Col. Robert D. Heinl, Jr., "The Collapse of the Armed Forces," Armed Forces Journal, June 7, 1971

The morale, discipline and battleworthiness of the U.S. Armed Forces are, with a few salient exceptions, lower and worse than at any time in this century and possibly in the history of the United States. By every conceivable indicator, our army that now remains in Vietnam is in a state approaching collapse, with individual units avoiding or having refused combat, murdering their officers and noncommissioned officers, drug-ridden, and dispirited where not near-mutinous. . . . Intolerably clobbered and buffeted from without and within by social turbulence, pandemic drug addiction, race war, sedition, civilian scapegoatise, draftee recalcitrance and malevolence, barracks theft and common crime, unsupported in their travail by the general government, in Congress as well as the executive branch, distrusted, disliked, and often reviled by the public, the uniformed services today are places of agony for the loyal, silent professionals who doggedly hang on and try to keep the ship afloat. . . .

. . . . "They have set up separate companies," writes an American soldier from Cu Chi, . . . "for men who refuse to go out in the field. It is no big thing to refuse to go. . . . Operations have become incredibly ragtag. Many guys don’t even put on their uniforms any more . . . ."

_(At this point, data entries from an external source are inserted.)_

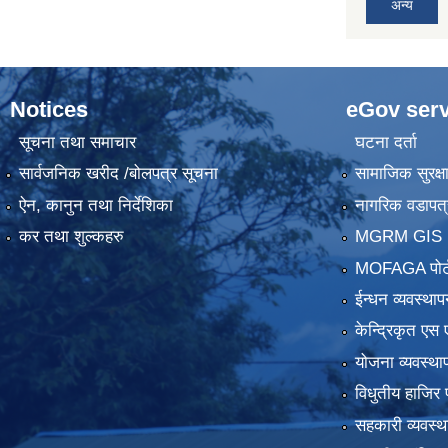
अन्य
Notices
eGov serv
सूचना तथा समाचार
घटना दर्ता
सार्वजनिक खरीद /बोलपत्र सूचना
सामाजिक सुरक्ष
ऐन, कानुन तथा निर्देशिका
नागरिक वडापत्
कर तथा शुल्कहरु
MGRM GIS P
MOFAGA पोर्
ईन्धन व्यवस्थाप
केन्द्रिकृत एस 
योजना व्यवस्था
विधुतीय हाजिर 
सहकारी व्यवस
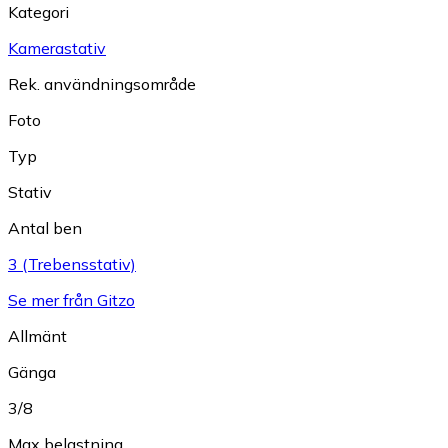
Kategori
Kamerastativ
Rek. användningsområde
Foto
Typ
Stativ
Antal ben
3 (Trebensstativ)
Se mer från Gitzo
Allmänt
Gänga
3/8
Max belastning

. . . . "Frag incidents" or just "fragging" is current soldier slang in Vietnam for the murder or attempted murder of strict, unpopular, or just aggressive officers and NCOs. With extreme reluctance (after a young West Pointer from Senator Mike Mansfield’s Montana was fragged in his sleep) the Pentagon has now disclosed that fraggings in 1970 (209) have more than doubled those of the previous year (96). Word of the deaths of officers will bring cheers at troop movies or in bivouacs of certain units. In one such division . . . fraggings during 1971 have been authoritatively estimated to be running about one a week. . . . Bounties, raised by common subscription in amounts running anywhere from $50 to $1,000, have been widely reported put on the heads of leaders whom the privates . . .want to rub out. Shortly after the costly assault on Hamburger Hill in mid-1969, the GI underground newspaper in Vietnam, GI Says, publicly offered a $10,000 bounty on LCol Weldon Honeycutt, the officer who ordered (and led) the attack. Despite several attempts, however, Honeycutt managed to live out his tour and return Stateside.

. . . . As for drugs and race, Vietnam’s problems not only reflect but reinforce those of the Armed Forces as a whole. In April, for example, members of a Congressional investigating subcommittee reported that 10 to 15% of our troops in Vietnam are now using high-grade heroin, and that drug addiction there is "of epidemic proportions." . . . It is a truism that national armies closely reflect societies from which they have been raised. It would be strange indeed if the Armed Forces did not today mirror the agonizing divisions and social traumas of American society, and of course they do.